The Cornplanter Medal was named for the Iroquois chief Cornplanter and is an award for scholastic and other contributions to the betterment of knowledge of the Iroquois people. It was initiated by University of Chicago anthropologist Frederick Starr with seed money from nine associates in order to engrave and print sketches of Iroquois games and dances. Starr had two main goals while he planned the medal: 

One, he wanted to recognize and award the people who were contributing to research and knowledge of the Iroquois. 

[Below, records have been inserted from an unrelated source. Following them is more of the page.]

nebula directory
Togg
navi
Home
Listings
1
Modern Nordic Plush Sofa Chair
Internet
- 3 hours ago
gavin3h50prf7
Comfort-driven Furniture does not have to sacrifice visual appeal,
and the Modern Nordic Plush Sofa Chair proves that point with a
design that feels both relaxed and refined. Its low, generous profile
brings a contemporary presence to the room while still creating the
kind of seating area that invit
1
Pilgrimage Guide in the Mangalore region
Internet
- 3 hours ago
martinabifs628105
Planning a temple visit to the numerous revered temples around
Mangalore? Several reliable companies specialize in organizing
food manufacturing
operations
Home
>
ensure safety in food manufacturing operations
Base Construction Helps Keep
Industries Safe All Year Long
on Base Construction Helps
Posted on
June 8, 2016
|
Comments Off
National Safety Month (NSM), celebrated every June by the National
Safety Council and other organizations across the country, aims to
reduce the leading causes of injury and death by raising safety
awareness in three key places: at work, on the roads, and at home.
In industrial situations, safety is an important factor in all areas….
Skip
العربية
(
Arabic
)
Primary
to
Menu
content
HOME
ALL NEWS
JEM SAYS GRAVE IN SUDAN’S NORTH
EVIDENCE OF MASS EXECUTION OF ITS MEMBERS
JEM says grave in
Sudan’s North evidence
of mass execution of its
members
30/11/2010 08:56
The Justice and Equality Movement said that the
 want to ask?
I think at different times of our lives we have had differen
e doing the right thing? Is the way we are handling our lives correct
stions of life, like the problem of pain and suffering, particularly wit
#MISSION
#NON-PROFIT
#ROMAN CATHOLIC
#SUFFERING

Two, he intended to prove that the tribe, contrary to some academic opinion, had artisans that showed abilities of a "true artist", by presenting and preserving the art of the Iroquois youth Jesse Cornplanter. 

The medal was endowed through sales of the publication of the sketches in the booklet Iroquois Indian Games and Dances (c. 1903). The young artist of the sketches was credited as "Jesse Cornplanter, Seneca Indian Boy".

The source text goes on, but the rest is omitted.